Sovyetler Birliği'nin dağılması sonrası paylaşılacak ve üzerinde hegemonya kurulacak her anlamda "boşluklar"ın oluşması şu anda da devam etmekte olan 3. Dünya Savaşı'nı başlatmıştı. Kapitalizm o zaman zaferini ilan etse de aslında daha işin başındaydılar. Asıl olarak şimdi "galip" olduklarını söylemek yanlış olmaz. Çünkü artık dünyanın genelinde insanlar bırakın hayal kurmayı en ufak bir düş görme olasılığını dahi mahkum eden bir körleşme hali içinde kayboldular.
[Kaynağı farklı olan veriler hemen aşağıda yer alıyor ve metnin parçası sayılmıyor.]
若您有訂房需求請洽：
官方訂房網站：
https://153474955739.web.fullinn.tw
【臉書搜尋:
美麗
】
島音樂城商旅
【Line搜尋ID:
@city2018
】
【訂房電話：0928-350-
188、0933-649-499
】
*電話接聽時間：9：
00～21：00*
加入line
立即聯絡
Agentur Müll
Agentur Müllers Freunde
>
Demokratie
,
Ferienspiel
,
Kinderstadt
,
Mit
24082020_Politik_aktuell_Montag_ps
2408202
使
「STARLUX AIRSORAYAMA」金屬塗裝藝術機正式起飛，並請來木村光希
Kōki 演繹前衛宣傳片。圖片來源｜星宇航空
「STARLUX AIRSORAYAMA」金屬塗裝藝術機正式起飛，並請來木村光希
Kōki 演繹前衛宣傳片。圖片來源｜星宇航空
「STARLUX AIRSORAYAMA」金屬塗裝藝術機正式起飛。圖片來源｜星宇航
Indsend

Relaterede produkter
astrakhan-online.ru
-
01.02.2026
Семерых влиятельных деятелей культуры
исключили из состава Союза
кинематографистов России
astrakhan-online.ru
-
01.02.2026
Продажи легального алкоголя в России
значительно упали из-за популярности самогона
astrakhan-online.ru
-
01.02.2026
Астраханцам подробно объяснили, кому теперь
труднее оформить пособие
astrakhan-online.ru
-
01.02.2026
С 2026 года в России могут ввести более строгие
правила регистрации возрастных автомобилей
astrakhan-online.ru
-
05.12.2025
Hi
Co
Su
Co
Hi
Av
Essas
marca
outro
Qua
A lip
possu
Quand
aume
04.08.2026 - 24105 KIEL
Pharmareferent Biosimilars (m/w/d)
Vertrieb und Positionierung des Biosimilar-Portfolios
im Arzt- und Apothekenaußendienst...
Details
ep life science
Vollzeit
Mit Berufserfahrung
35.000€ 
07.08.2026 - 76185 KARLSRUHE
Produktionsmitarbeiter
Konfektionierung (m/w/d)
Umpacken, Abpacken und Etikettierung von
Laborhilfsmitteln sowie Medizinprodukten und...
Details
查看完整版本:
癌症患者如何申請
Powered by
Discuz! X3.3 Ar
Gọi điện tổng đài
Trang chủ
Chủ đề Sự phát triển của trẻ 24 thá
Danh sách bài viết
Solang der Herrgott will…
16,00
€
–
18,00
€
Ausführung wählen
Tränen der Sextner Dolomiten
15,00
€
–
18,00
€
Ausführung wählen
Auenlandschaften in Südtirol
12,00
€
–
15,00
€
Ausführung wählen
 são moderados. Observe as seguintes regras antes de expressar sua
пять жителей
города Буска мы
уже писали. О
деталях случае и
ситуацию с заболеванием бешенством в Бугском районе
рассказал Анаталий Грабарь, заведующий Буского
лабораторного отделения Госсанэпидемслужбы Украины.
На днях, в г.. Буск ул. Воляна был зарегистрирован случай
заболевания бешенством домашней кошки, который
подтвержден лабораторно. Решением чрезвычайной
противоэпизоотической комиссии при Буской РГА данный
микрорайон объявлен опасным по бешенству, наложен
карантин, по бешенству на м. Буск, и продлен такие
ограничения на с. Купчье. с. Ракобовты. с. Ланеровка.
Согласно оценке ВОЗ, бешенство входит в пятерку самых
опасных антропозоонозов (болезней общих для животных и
Daha önce Amerika'nın dünyanın bir numarası olma hesabıyla bütün çürümenin billurlaştığı mekan olduğuna değinmiştim. Yine bugünlerde Amerikan politik sahnesinde olanlar bunu bir kez daha doğrular nitelikte. Bazı okuyucular için tekrar olacak ancak temrin de ara sıra işe yarayan bir anlama-öğrenme yöntemi. ABD'de demokrasi güç/sermaye sahiplerinin politikacılara önce yatırım ve sonrasında tahsilat yapmasından ibaret bir süreç. Aradaki kampanya, mitingler, sandığa gitme vb. işler ise dekor. Bu gizli saklı da değil aslında. İsteyen X'te dünyanın en zengini olan (250 milyar dolar) Elon efendinin ne yaptığına bakabilir. Musk açıktan Trump'a yatırım yapsa da "Demokratlar" da tıpkı Biden'ın yaptığı gibi kamu kaynaklarını tıkır tıkır Musk'ın cebine saymak zorunda. Öyle yapmadığı takdirde başına gelecekleri kimse bilemez. Biden'ın aday olmayacağını açıklaması "Demokrat" Parti'nin şansını artıracaktır ancak kim kazanırsa kazansın "kasa"ya çalışmak zorunda. K. Harris'in kadın veya etnik kökeninin Biden'dan farklı olmasının da bu başlıkta belirleyici bir önemi olmayacaktır. Seçimler olacak ancak ortada sahiden farklı ve seçilecek bir fikir var mı? Yok! Ancak şöyle yalanlara belki yine şahit olacağız. Biden hatırlayacak olursanız "ABD'de yapısal ırkçılık var, buna son vereceğiz" demişti, bu konuda kendi ülkesinde hiç bir ilerleme olmadığı gibi körüklediği savaşlar sayesinde ırkçılık tüm dünyada tıpkı sıcaklıklar gibi tavan yaptı. İsrail ve TC halklar üzerinde alenen soykırım saldırılarına devam ederken, dünya savaşlar ve iklim krizi ile yakılıp yıkılırken Bernie Sanders, Ocasio Cortez gibilerin gösterdikleri usulen "sol" muhalefetin ise kandırmacadan öte bir anlamı yok!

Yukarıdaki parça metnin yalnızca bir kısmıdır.